- THE COAST
- Scot Wortley, flanked by deputy chief Robin McNeil (left) and board of commissioners chair Steve Craig (right).
The Nova Scotia Human Rights Commission has hired one of the country’s leading experts on racial bias in policing for an independent review of police street checks.
University of Toronto criminology professor Scot Wortley appeared before Halifax Regional Police brass and the city’s Board of Police Commissioners on Monday to answer questions about his upcoming analysis of the controversial practice.
“It’s not an easy topic to research or to discuss,” he said.
As first reported by CBC back in January, a decade of data from Halifax Regional Police showed Black residents are three times more likely to be street checked—recorded or stopped by police—than white individuals in HRM.
Wortley told commissioners on Monday that the numbers confirmed “to many” the racial bias already felt by local Black residents. The figures are also consistent with other emerging data from police departments in Toronto and jurisdictions across North America.
“This is by no means a problem that is isolated to Halifax,” he said. “The issue of policing and how different minority communities are policed is probably one of the most contentious and controversial issues in law enforcement.”
But it’s familiar territory for the professor, whose previous research in Ontario includes a study on the disproportionate rate of Black individuals denied bail in Toronto and an analysis in Kingston that found Black residents were 3.7 times more likely to be stopped by police than white residents.
Wortley’s job now will be to determine what portion of the overrepresentation of Black individuals in the Halifax street check numbers is due to police bias. To that end, he’ll be conducting an analysis of the data, as well as meeting with Black communities across HRM and speaking with police officers about the controversial practice.

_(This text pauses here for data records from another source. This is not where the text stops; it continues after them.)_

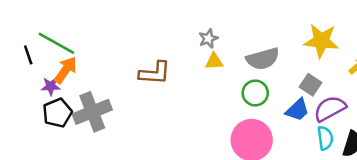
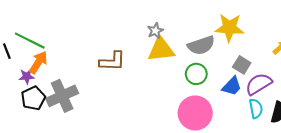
yellow star: (321, 41) -> (229, 28), moved
yellow triangle: (214, 61) -> (161, 49), size x1.8

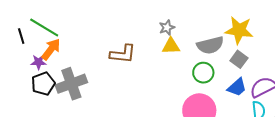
yellow triangle: (161, 49) -> (171, 46), size x0.7
gray square: (242, 65) -> (239, 59), moved

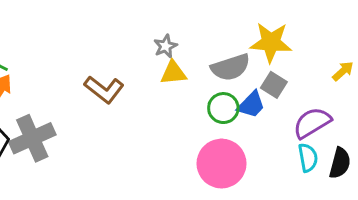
brown L-shape: (123, 54) -> (104, 89), turned 36
blue trapezoid: (237, 87) -> (251, 105), moved

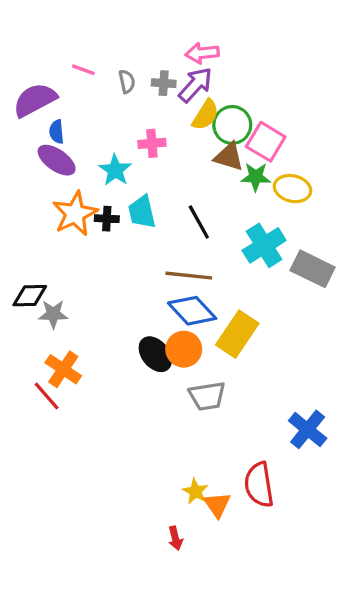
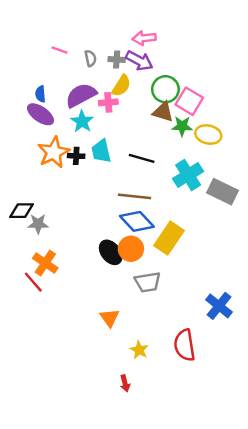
purple arrow: (195, 85) -> (139, 61), turned 76
purple semicircle: (35, 100) -> (81, 95), moved
yellow semicircle: (205, 115) -> (121, 86), moved
black line: (199, 222) -> (142, 158), turned -45
orange triangle: (217, 505) -> (110, 318), moved

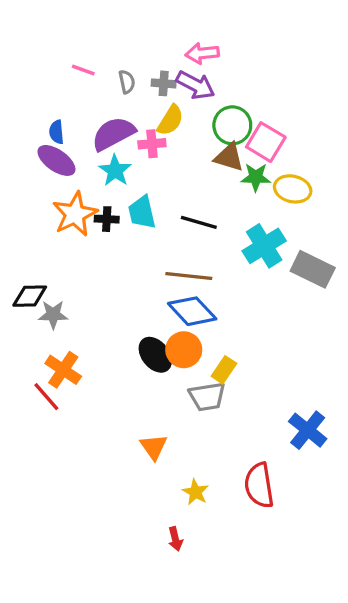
yellow rectangle: (169, 238) -> (224, 370), moved, size x0.6

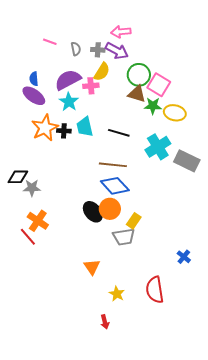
blue cross: (308, 430) -> (184, 257), size x0.6

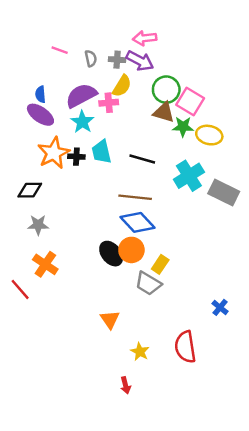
black diamond: (18, 177) -> (30, 190), moved
red line: (28, 237) -> (20, 289), moved
gray trapezoid: (124, 237) -> (148, 283), turned 40

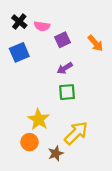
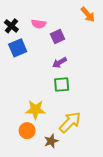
black cross: (19, 22) -> (11, 26), moved
orange arrow: (95, 43) -> (88, 14), moved
yellow star: (39, 119) -> (35, 110), turned -30

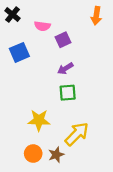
orange arrow: (88, 14) -> (96, 16), turned 49
black cross: (11, 26) -> (12, 15), moved
orange circle: (27, 131) -> (33, 154), moved

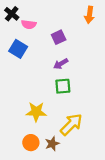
pink semicircle: (42, 26) -> (29, 24), moved
blue square: (19, 52) -> (18, 49), turned -36

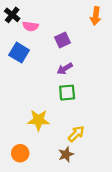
yellow arrow: (71, 124) -> (76, 134), size x0.7
orange circle: (31, 143) -> (20, 153), moved
brown star: (52, 144) -> (66, 154), moved

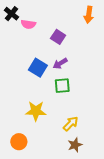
purple square: (62, 40) -> (58, 37), turned -32
blue square: (19, 53) -> (38, 68), moved
brown star: (66, 154) -> (75, 145), moved

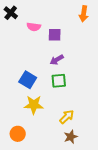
pink semicircle: (28, 24) -> (34, 27), moved
purple square: (58, 37) -> (55, 35), turned -32
blue square: (38, 68) -> (28, 80), moved

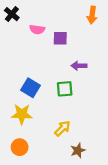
purple arrow: (57, 60) -> (79, 66), moved, turned 32
yellow star: (34, 105) -> (22, 114), moved
yellow arrow: (67, 117) -> (62, 128), moved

The result could be a “double-edged sword,” he warned commissioners. The detrimental impact of street checks on public trust will have to be weighed against the practice’s positive effect on public safety.
“There might not be a perfect way of measuring that,” Wortley told reporters. “What’s most important, from my perspective, is communicating to both sides what the costs and benefits are.”
Despite the delay, Wortley commended Halifax police and the board of commissioners for what he called a “groundbreaking endeavour” to analyze its operations. In years past, he said, police departments across the country were much more reluctant to acknowledge there could be a problem with racism, let alone release internal data to the public or independent researchers.
“We’ve come a long way to be sitting in this room.”
The final report will include recommendations on improving data collection and addressing any racial bias Wortley finds in police practices. The board of commissioners were in agreement that getting that analysis out to the public as soon as possible will be vital to rebuilding community trust.
In a separate motion, councillor Waye Mason asked for a staff report reviewing best practices across Canada in order to establish a new policy from the board of commissioners on the use of street checks.
“We can’t just cut and paste the rules from Ontario because the legislation between the two provinces is quite different,” Mason said, referring to that province’s reforms on how police can stop and interact with residents. “So I think this is separate work, and it needs to start now.”
According to Wortley, he’ll be paid $30,000 for his services over the next year.